New African Declaration Highlights Net Neutrality, Spectrum and Access to Information PrinciplesSeptember 19, 2014
More than two dozen global civil society organizations, most of which are based in Africa, unveiled the African Declaration on Internet Rights and Freedoms at the Internet Governance Forum (IGF) held in Istanbul, Turkey earlier this month. The declaration’s main purpose is to create a widely endorsed standard within a human rights framework for internet-related policy making decisions in Africa. This monumental declaration will help contribute to the future development of a crowdsourced “Magna Carta” for the Internet, an initiative headed by the Web We Want initiative and supported by PK.
Based on a number of international and regional information and communications technologies (ICTs) and human rights principles, including the African Platform on Access to Information Declaration of 2011 and the African Charter on Human and Peoples’ Rights of 1981, this declaration addresses the modern-day intersection of human rights and internet policy. In defining the importance of a democratic and open internet, the declaration specifically endorses the principle of net neutrality based on non-discriminatory practices:
“In accordance with the principle of net neutrality, all data on the internet should be treated in an equal and non-discriminatory manner, and shall not be charged differentially, according to user, content, site, platform, application, type of attached equipment, and modes of communication.”
This declaration also takes aim at a host of issues also raised here in the United States related to intermediary liability, internet affordability and increasing access to openly licensed and unlicensed spectrum. Viewed in a more traditional human rights lens, the declaration warns against unlawful filtering, blocking and limiting access to content as a violation of the right to freedom of expression and to information.

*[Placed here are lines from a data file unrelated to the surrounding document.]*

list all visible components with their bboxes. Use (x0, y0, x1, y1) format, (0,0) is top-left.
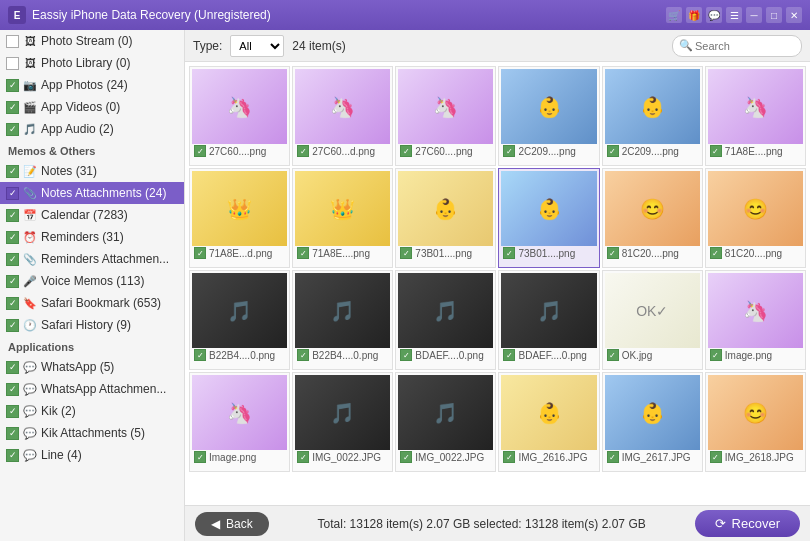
menu-button[interactable]: ☰ (726, 7, 742, 23)
sidebar-item-reminders[interactable]: ✓ ⏰ Reminders (31) (0, 226, 184, 248)
grid-item[interactable]: 🎵 ✓ BDAEF....0.png (395, 270, 496, 370)
checkbox-notes-attachments[interactable]: ✓ (6, 187, 19, 200)
checkbox-notes[interactable]: ✓ (6, 165, 19, 178)
grid-item[interactable]: 👶 ✓ IMG_2616.JPG (498, 372, 599, 472)
grid-checkbox[interactable]: ✓ (297, 349, 309, 361)
grid-item[interactable]: 👶 ✓ 2C209....png (602, 66, 703, 166)
sidebar-item-notes-attachments[interactable]: ✓ 📎 Notes Attachments (24) (0, 182, 184, 204)
sidebar-item-app-audio[interactable]: ✓ 🎵 App Audio (2) (0, 118, 184, 140)
grid-checkbox[interactable]: ✓ (710, 451, 722, 463)
recover-button[interactable]: ⟳ Recover (695, 510, 800, 537)
grid-item[interactable]: 😊 ✓ 81C20....png (705, 168, 806, 268)
grid-item[interactable]: 🎵 ✓ B22B4....0.png (189, 270, 290, 370)
checkbox-app-videos[interactable]: ✓ (6, 101, 19, 114)
grid-checkbox[interactable]: ✓ (297, 145, 309, 157)
grid-checkbox[interactable]: ✓ (607, 247, 619, 259)
checkbox-calendar[interactable]: ✓ (6, 209, 19, 222)
sidebar-item-calendar[interactable]: ✓ 📅 Calendar (7283) (0, 204, 184, 226)
grid-item[interactable]: 👑 ✓ 71A8E....png (292, 168, 393, 268)
minimize-window-button[interactable]: ─ (746, 7, 762, 23)
sidebar-item-safari-history[interactable]: ✓ 🕐 Safari History (9) (0, 314, 184, 336)
grid-checkbox[interactable]: ✓ (194, 451, 206, 463)
grid-checkbox[interactable]: ✓ (194, 247, 206, 259)
grid-checkbox[interactable]: ✓ (607, 349, 619, 361)
recover-icon: ⟳ (715, 516, 726, 531)
minimize-button[interactable]: 🛒 (666, 7, 682, 23)
grid-item-name: 2C209....png (518, 146, 575, 157)
grid-item[interactable]: 🎵 ✓ IMG_0022.JPG (395, 372, 496, 472)
grid-item[interactable]: 🦄 ✓ 27C60...d.png (292, 66, 393, 166)
checkbox-photo-library[interactable] (6, 57, 19, 70)
type-label: Type: (193, 39, 222, 53)
sidebar-item-notes[interactable]: ✓ 📝 Notes (31) (0, 160, 184, 182)
grid-checkbox[interactable]: ✓ (503, 247, 515, 259)
sidebar-item-whatsapp[interactable]: ✓ 💬 WhatsApp (5) (0, 356, 184, 378)
grid-item[interactable]: 🦄 ✓ 71A8E....png (705, 66, 806, 166)
grid-checkbox[interactable]: ✓ (607, 145, 619, 157)
grid-item[interactable]: 😊 ✓ IMG_2618.JPG (705, 372, 806, 472)
checkbox-app-photos[interactable]: ✓ (6, 79, 19, 92)
checkbox-app-audio[interactable]: ✓ (6, 123, 19, 136)
chat-button[interactable]: 💬 (706, 7, 722, 23)
grid-checkbox[interactable]: ✓ (297, 451, 309, 463)
maximize-window-button[interactable]: □ (766, 7, 782, 23)
back-button[interactable]: ◀ Back (195, 512, 269, 536)
kik-label: Kik (2) (41, 404, 76, 418)
grid-item[interactable]: 👑 ✓ 71A8E...d.png (189, 168, 290, 268)
sidebar-item-safari-bookmark[interactable]: ✓ 🔖 Safari Bookmark (653) (0, 292, 184, 314)
sidebar-item-photo-library[interactable]: 🖼 Photo Library (0) (0, 52, 184, 74)
checkbox-kik-attachments[interactable]: ✓ (6, 427, 19, 440)
grid-checkbox[interactable]: ✓ (194, 349, 206, 361)
grid-checkbox[interactable]: ✓ (710, 145, 722, 157)
sidebar-item-line[interactable]: ✓ 💬 Line (4) (0, 444, 184, 466)
checkbox-reminders-attachments[interactable]: ✓ (6, 253, 19, 266)
grid-item[interactable]: 😊 ✓ 81C20....png (602, 168, 703, 268)
grid-item[interactable]: 🦄 ✓ Image.png (705, 270, 806, 370)
grid-item-name: 73B01....png (415, 248, 472, 259)
checkbox-kik[interactable]: ✓ (6, 405, 19, 418)
grid-checkbox[interactable]: ✓ (400, 349, 412, 361)
sidebar-item-app-videos[interactable]: ✓ 🎬 App Videos (0) (0, 96, 184, 118)
checkbox-line[interactable]: ✓ (6, 449, 19, 462)
checkbox-whatsapp[interactable]: ✓ (6, 361, 19, 374)
grid-item[interactable]: 🦄 ✓ 27C60....png (395, 66, 496, 166)
grid-checkbox[interactable]: ✓ (710, 247, 722, 259)
grid-checkbox[interactable]: ✓ (400, 247, 412, 259)
grid-checkbox[interactable]: ✓ (400, 145, 412, 157)
grid-checkbox[interactable]: ✓ (194, 145, 206, 157)
checkbox-photo-stream[interactable] (6, 35, 19, 48)
checkbox-reminders[interactable]: ✓ (6, 231, 19, 244)
grid-item[interactable]: 🎵 ✓ IMG_0022.JPG (292, 372, 393, 472)
checkbox-safari-history[interactable]: ✓ (6, 319, 19, 332)
grid-checkbox[interactable]: ✓ (503, 349, 515, 361)
close-window-button[interactable]: ✕ (786, 7, 802, 23)
grid-item[interactable]: 👶 ✓ 2C209....png (498, 66, 599, 166)
grid-item[interactable]: 👶 ✓ 73B01....png (395, 168, 496, 268)
sidebar-item-photo-stream[interactable]: 🖼 Photo Stream (0) (0, 30, 184, 52)
checkbox-whatsapp-attachments[interactable]: ✓ (6, 383, 19, 396)
notes-icon: 📝 (23, 164, 37, 178)
grid-checkbox[interactable]: ✓ (400, 451, 412, 463)
sidebar-item-kik[interactable]: ✓ 💬 Kik (2) (0, 400, 184, 422)
sidebar-item-reminders-attachments[interactable]: ✓ 📎 Reminders Attachmen... (0, 248, 184, 270)
sidebar-item-whatsapp-attachments[interactable]: ✓ 💬 WhatsApp Attachmen... (0, 378, 184, 400)
grid-item[interactable]: 👶 ✓ IMG_2617.JPG (602, 372, 703, 472)
grid-checkbox[interactable]: ✓ (710, 349, 722, 361)
grid-item[interactable]: 🎵 ✓ BDAEF....0.png (498, 270, 599, 370)
grid-checkbox[interactable]: ✓ (503, 145, 515, 157)
grid-item[interactable]: OK✓ ✓ OK.jpg (602, 270, 703, 370)
grid-checkbox[interactable]: ✓ (503, 451, 515, 463)
grid-item[interactable]: 🦄 ✓ 27C60....png (189, 66, 290, 166)
sidebar-item-voice-memos[interactable]: ✓ 🎤 Voice Memos (113) (0, 270, 184, 292)
grid-checkbox[interactable]: ✓ (297, 247, 309, 259)
sidebar-item-app-photos[interactable]: ✓ 📷 App Photos (24) (0, 74, 184, 96)
gift-button[interactable]: 🎁 (686, 7, 702, 23)
sidebar-item-kik-attachments[interactable]: ✓ 💬 Kik Attachments (5) (0, 422, 184, 444)
checkbox-safari-bookmark[interactable]: ✓ (6, 297, 19, 310)
type-select[interactable]: All PNG JPG (230, 35, 284, 57)
grid-checkbox[interactable]: ✓ (607, 451, 619, 463)
checkbox-voice-memos[interactable]: ✓ (6, 275, 19, 288)
grid-item[interactable]: 👶 ✓ 73B01....png (498, 168, 599, 268)
grid-item[interactable]: 🦄 ✓ Image.png (189, 372, 290, 472)
grid-item[interactable]: 🎵 ✓ B22B4....0.png (292, 270, 393, 370)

PK commends the African Declaration on Internet Rights and Freedoms and its drafters for creating a comprehensive document that addresses local internet issues in Africa while also promoting a global free and open internet. One of the members of the drafter’s group, Nnenna Nwakanma, is a steering committee member of Best Bits – a global civil society platform that PK members actively participate in. In 2015, Nwakanma and other drafters will submit this declaration to the African Union Conference of Ministers Responsible for Communications and Information Technologies (CITMC), the leading regional political body in charge of policy issues related to ICTs in Africa.